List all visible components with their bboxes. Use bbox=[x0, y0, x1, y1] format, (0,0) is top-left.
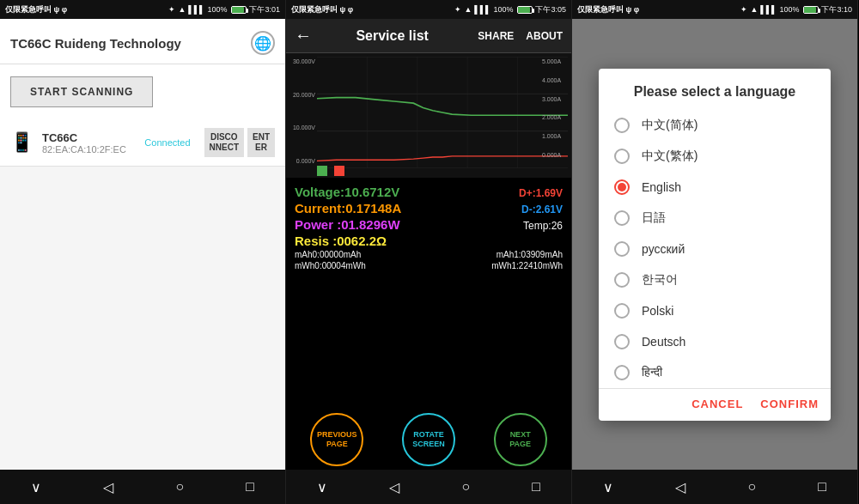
nav-down-2[interactable]: ∨ bbox=[305, 474, 339, 501]
current-row: Current:0.17148A D-:2.61V bbox=[295, 201, 563, 216]
nav-square-1[interactable]: □ bbox=[234, 474, 266, 500]
y-label-20: 20.000V bbox=[286, 92, 317, 98]
chart-area: 30.000V 20.000V 10.000V 0.000V 5.000A 4.… bbox=[286, 53, 571, 178]
battery-icon-3 bbox=[803, 6, 819, 14]
lang-label-2: English bbox=[642, 180, 681, 194]
device-action-btns: DISCONNECT ENTER bbox=[204, 128, 275, 157]
signal-icon-1: ▌▌▌ bbox=[188, 5, 204, 14]
chart-svg: 0s 10s 20s 30s 40s 50s bbox=[317, 57, 568, 168]
temp-value: Temp:26 bbox=[523, 220, 563, 232]
dialog-actions: CANCEL CONFIRM bbox=[599, 388, 831, 421]
about-button[interactable]: ABOUT bbox=[526, 30, 563, 42]
enter-button[interactable]: ENTER bbox=[247, 128, 275, 157]
battery-pct-1: 100% bbox=[207, 5, 227, 14]
legend-red bbox=[334, 166, 344, 176]
app-title: TC66C Ruideng Technology bbox=[10, 36, 181, 51]
panel-1: 仅限紧急呼叫 ψ φ ✦ ▲ ▌▌▌ 100% 下午3:01 TC66C Rui… bbox=[0, 0, 286, 504]
lang-option-6[interactable]: Polski bbox=[599, 295, 831, 326]
time-1: 下午3:01 bbox=[249, 4, 280, 15]
y-label-10: 10.000V bbox=[286, 124, 317, 131]
service-list-title: Service list bbox=[319, 28, 466, 44]
nav-back-2[interactable]: ◁ bbox=[377, 474, 411, 501]
nav-square-2[interactable]: □ bbox=[520, 474, 552, 500]
mwh-row: mWh0:00004mWh mWh1:22410mWh bbox=[295, 261, 563, 270]
y-right-5: 5.000A bbox=[542, 58, 571, 64]
resis-value: Resis :0062.2Ω bbox=[295, 234, 387, 248]
radio-4 bbox=[614, 241, 630, 257]
y-right-3: 3.000A bbox=[542, 96, 571, 102]
lang-option-8[interactable]: हिन्दी bbox=[599, 357, 831, 388]
lang-label-3: 日語 bbox=[642, 210, 666, 226]
time-2: 下午3:05 bbox=[535, 4, 566, 15]
device-list: 📱 TC66C 82:EA:CA:10:2F:EC Connected DISC… bbox=[0, 119, 285, 470]
y-right-2: 2.000A bbox=[542, 114, 571, 120]
start-scanning-button[interactable]: START SCANNING bbox=[10, 76, 153, 107]
y-right-4: 4.000A bbox=[542, 77, 571, 83]
bluetooth-icon-2: ✦ bbox=[454, 5, 461, 14]
wifi-icon-2: ▲ bbox=[464, 5, 472, 14]
dialog-overlay: Please select a language 中文(简体) 中文(繁体) E… bbox=[572, 19, 857, 470]
lang-label-5: 한국어 bbox=[642, 272, 678, 288]
lang-option-5[interactable]: 한국어 bbox=[599, 264, 831, 295]
next-page-button[interactable]: NEXTPAGE bbox=[494, 413, 547, 466]
y-right-0: 0.000A bbox=[542, 152, 571, 158]
battery-icon-2 bbox=[517, 6, 533, 14]
nav-square-3[interactable]: □ bbox=[806, 474, 838, 500]
voltage-row: Voltage:10.6712V D+:1.69V bbox=[295, 185, 563, 199]
nav-bar-1: ∨ ◁ ○ □ bbox=[0, 470, 285, 504]
nav-home-2[interactable]: ○ bbox=[449, 474, 482, 500]
nav-back-1[interactable]: ◁ bbox=[91, 474, 125, 501]
lang-label-0: 中文(简体) bbox=[642, 118, 698, 133]
globe-icon[interactable]: 🌐 bbox=[251, 31, 275, 55]
mah-row: mAh0:00000mAh mAh1:03909mAh bbox=[295, 250, 563, 259]
status-right-3: ✦ ▲ ▌▌▌ 100% 下午3:10 bbox=[740, 4, 852, 15]
battery-pct-2: 100% bbox=[493, 5, 513, 14]
nav-down-1[interactable]: ∨ bbox=[19, 474, 53, 501]
time-3: 下午3:10 bbox=[821, 4, 852, 15]
lang-label-4: русский bbox=[642, 242, 685, 256]
panel3-main: Please select a language 中文(简体) 中文(繁体) E… bbox=[572, 19, 857, 470]
battery-icon-1 bbox=[231, 6, 247, 14]
power-row: Power :01.8296W Temp:26 bbox=[295, 217, 563, 232]
disconnect-button[interactable]: DISCONNECT bbox=[204, 128, 244, 157]
nav-home-3[interactable]: ○ bbox=[735, 474, 768, 500]
y-label-30: 30.000V bbox=[286, 58, 317, 64]
nav-bar-2: ∨ ◁ ○ □ bbox=[286, 470, 571, 504]
nav-down-3[interactable]: ∨ bbox=[591, 474, 625, 501]
nav-back-3[interactable]: ◁ bbox=[663, 474, 698, 501]
nav-bar-3: ∨ ◁ ○ □ bbox=[572, 470, 857, 504]
lang-option-2[interactable]: English bbox=[599, 172, 831, 203]
wifi-icon-3: ▲ bbox=[750, 5, 758, 14]
panel2-header: ← Service list SHARE ABOUT bbox=[286, 19, 571, 53]
lang-option-7[interactable]: Deutsch bbox=[599, 326, 831, 357]
action-btn-row: PREVIOUSPAGE ROTATESCREEN NEXTPAGE bbox=[286, 406, 571, 470]
panel1-main: TC66C Ruideng Technology 🌐 START SCANNIN… bbox=[0, 19, 285, 470]
rotate-screen-button[interactable]: ROTATESCREEN bbox=[402, 413, 455, 466]
language-dialog: Please select a language 中文(简体) 中文(繁体) E… bbox=[599, 69, 831, 421]
device-bluetooth-icon: 📱 bbox=[10, 131, 34, 154]
cancel-button[interactable]: CANCEL bbox=[691, 398, 743, 410]
device-item: 📱 TC66C 82:EA:CA:10:2F:EC Connected DISC… bbox=[0, 119, 285, 167]
lang-option-1[interactable]: 中文(繁体) bbox=[599, 141, 831, 172]
lang-option-4[interactable]: русский bbox=[599, 234, 831, 264]
previous-page-button[interactable]: PREVIOUSPAGE bbox=[310, 413, 363, 466]
nav-home-1[interactable]: ○ bbox=[163, 474, 196, 500]
device-mac: 82:EA:CA:10:2F:EC bbox=[42, 144, 136, 155]
confirm-button[interactable]: CONFIRM bbox=[760, 398, 819, 410]
status-bar-2: 仅限紧急呼叫 ψ φ ✦ ▲ ▌▌▌ 100% 下午3:05 bbox=[286, 0, 571, 19]
lang-option-3[interactable]: 日語 bbox=[599, 203, 831, 234]
lang-label-6: Polski bbox=[642, 304, 673, 318]
back-button[interactable]: ← bbox=[295, 26, 312, 46]
radio-0 bbox=[614, 118, 630, 133]
share-button[interactable]: SHARE bbox=[478, 30, 514, 42]
radio-8 bbox=[614, 365, 630, 380]
panel2-main: ← Service list SHARE ABOUT 30.000V 20.00… bbox=[286, 19, 571, 470]
radio-1 bbox=[614, 149, 630, 164]
lang-label-8: हिन्दी bbox=[642, 365, 662, 380]
dialog-title: Please select a language bbox=[599, 69, 831, 110]
status-right-1: ✦ ▲ ▌▌▌ 100% 下午3:01 bbox=[168, 4, 280, 15]
y-label-0: 0.000V bbox=[286, 158, 317, 164]
voltage-value: Voltage:10.6712V bbox=[295, 185, 399, 199]
dplus-value: D+:1.69V bbox=[519, 187, 563, 199]
lang-option-0[interactable]: 中文(简体) bbox=[599, 110, 831, 141]
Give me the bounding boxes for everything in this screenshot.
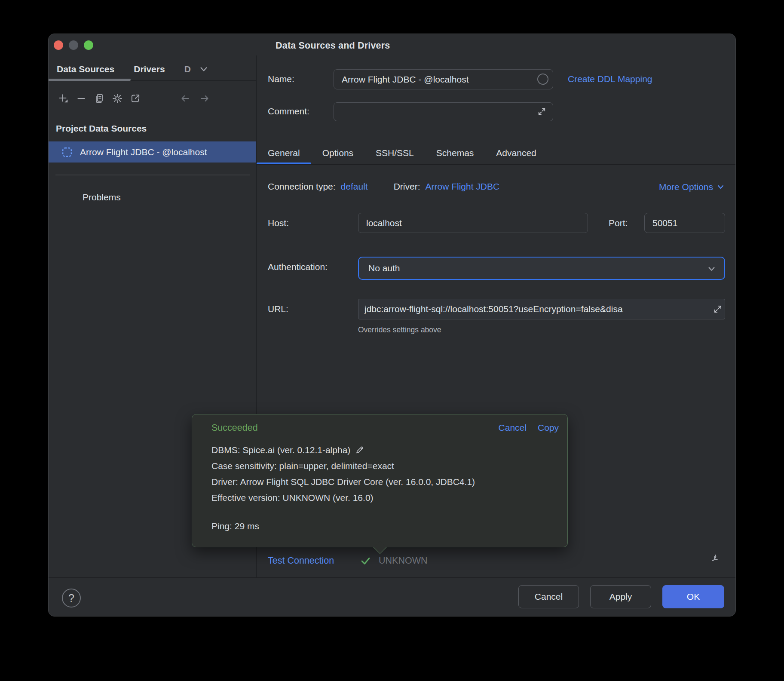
popup-cancel-link[interactable]: Cancel	[499, 423, 527, 433]
active-sidebar-tab-underline	[49, 79, 131, 81]
help-question-icon: ?	[68, 592, 74, 604]
data-source-item-label: Arrow Flight JDBC - @localhost	[80, 147, 207, 157]
help-button[interactable]: ?	[62, 589, 81, 607]
host-input[interactable]	[358, 213, 588, 233]
form-tabbar-divider	[256, 164, 736, 165]
more-options-label: More Options	[659, 182, 713, 192]
window-zoom-button[interactable]	[84, 40, 93, 50]
popup-ping: Ping: 29 ms	[211, 521, 259, 531]
ok-button[interactable]: OK	[662, 585, 724, 608]
edit-pencil-icon[interactable]	[355, 445, 365, 455]
popup-header: Succeeded Cancel Copy	[211, 421, 559, 434]
tab-general[interactable]: General	[257, 141, 311, 165]
popup-dbms-line: DBMS: Spice.ai (ver. 0.12.1-alpha)	[211, 445, 350, 455]
tab-ssh-ssl[interactable]: SSH/SSL	[364, 141, 425, 165]
sidebar-tab-truncated[interactable]: D	[184, 64, 191, 74]
window-title: Data Sources and Drivers	[276, 40, 390, 51]
driver-label: Driver:	[394, 181, 420, 192]
popup-case-line: Case sensitivity: plain=upper, delimited…	[211, 458, 475, 474]
popup-details: DBMS: Spice.ai (ver. 0.12.1-alpha) Case …	[211, 442, 475, 506]
chevron-down-icon	[199, 66, 208, 72]
sidebar-tab-bar: Data Sources Drivers D	[57, 60, 208, 79]
more-options-link[interactable]: More Options	[659, 182, 724, 192]
popup-driver-line: Driver: Arrow Flight SQL JDBC Driver Cor…	[211, 474, 475, 490]
success-check-icon	[360, 555, 371, 567]
authentication-label: Authentication:	[268, 262, 328, 272]
expand-comment-icon[interactable]	[537, 107, 547, 117]
back-icon[interactable]	[180, 93, 191, 104]
tab-options[interactable]: Options	[311, 141, 364, 165]
connection-type-label: Connection type:	[268, 181, 336, 192]
sidebar-divider	[55, 175, 250, 175]
desktop: { "window": { "title": "Data Sources and…	[0, 0, 784, 681]
add-icon[interactable]	[58, 93, 69, 104]
popup-version-line: Effective version: UNKNOWN (ver. 16.0)	[211, 490, 475, 506]
port-input[interactable]	[644, 213, 725, 233]
url-field-wrap	[358, 299, 725, 319]
loading-circle-icon	[537, 74, 548, 85]
create-ddl-mapping-link[interactable]: Create DDL Mapping	[568, 74, 652, 84]
url-hint: Overrides settings above	[358, 325, 441, 334]
duplicate-icon[interactable]	[94, 93, 105, 104]
connection-type-row: Connection type: default Driver: Arrow F…	[268, 180, 499, 193]
form-tab-bar: General Options SSH/SSL Schemas Advanced	[257, 141, 548, 165]
cancel-button[interactable]: Cancel	[518, 585, 579, 608]
footer-divider	[49, 577, 736, 578]
name-input[interactable]	[334, 69, 553, 89]
host-label: Host:	[268, 218, 289, 228]
test-connection-link[interactable]: Test Connection	[268, 555, 334, 566]
port-label: Port:	[609, 218, 628, 228]
name-label: Name:	[268, 74, 294, 84]
status-succeeded: Succeeded	[211, 423, 258, 433]
revert-icon[interactable]	[712, 555, 724, 567]
sidebar-tab-drivers[interactable]: Drivers	[134, 64, 165, 74]
open-in-new-icon[interactable]	[130, 93, 141, 104]
url-label: URL:	[268, 304, 288, 314]
sidebar-item-problems[interactable]: Problems	[83, 192, 121, 202]
apply-button[interactable]: Apply	[590, 585, 651, 608]
tab-overflow-button[interactable]	[199, 66, 208, 72]
sidebar-toolbar	[58, 89, 141, 108]
comment-label: Comment:	[268, 106, 309, 117]
popup-tail	[373, 540, 386, 554]
driver-icon	[62, 147, 72, 157]
driver-value-link[interactable]: Arrow Flight JDBC	[426, 181, 500, 192]
url-input[interactable]	[358, 299, 725, 319]
data-sources-dialog: Data Sources and Drivers Data Sources Dr…	[48, 34, 736, 617]
forward-icon[interactable]	[199, 93, 210, 104]
window-close-button[interactable]	[54, 40, 63, 50]
expand-url-icon[interactable]	[713, 304, 723, 314]
tab-advanced[interactable]: Advanced	[485, 141, 547, 165]
data-source-item-selected[interactable]: Arrow Flight JDBC - @localhost	[49, 141, 256, 163]
test-connection-popup: Succeeded Cancel Copy DBMS: Spice.ai (ve…	[192, 414, 568, 547]
chevron-down-icon	[707, 266, 716, 272]
chevron-down-icon	[717, 184, 724, 190]
comment-input[interactable]	[334, 102, 553, 121]
tab-schemas[interactable]: Schemas	[425, 141, 485, 165]
connection-type-value-link[interactable]: default	[341, 181, 368, 192]
authentication-select[interactable]: No auth	[358, 257, 725, 280]
sidebar-tab-data-sources[interactable]: Data Sources	[57, 64, 114, 74]
connection-status-text: UNKNOWN	[379, 555, 427, 566]
authentication-value: No auth	[368, 263, 400, 273]
sidebar-nav-arrows	[180, 89, 210, 108]
window-minimize-button[interactable]	[69, 40, 78, 50]
remove-icon[interactable]	[76, 93, 87, 104]
popup-copy-link[interactable]: Copy	[538, 423, 559, 433]
gear-icon[interactable]	[112, 93, 123, 104]
project-data-sources-header[interactable]: Project Data Sources	[56, 123, 147, 134]
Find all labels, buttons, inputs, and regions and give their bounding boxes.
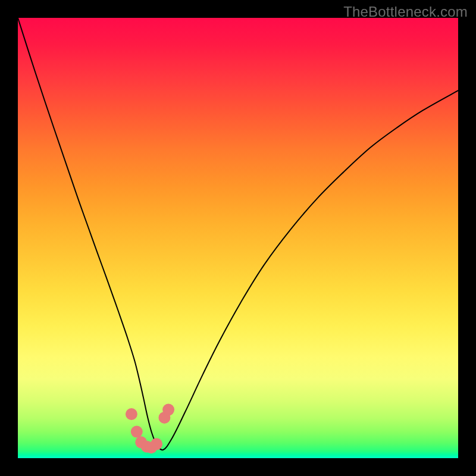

· · · ·

What the exercise asks: Looking at the records above, say how many of their lines include the word "DBMS", with no other words.

Reply: 3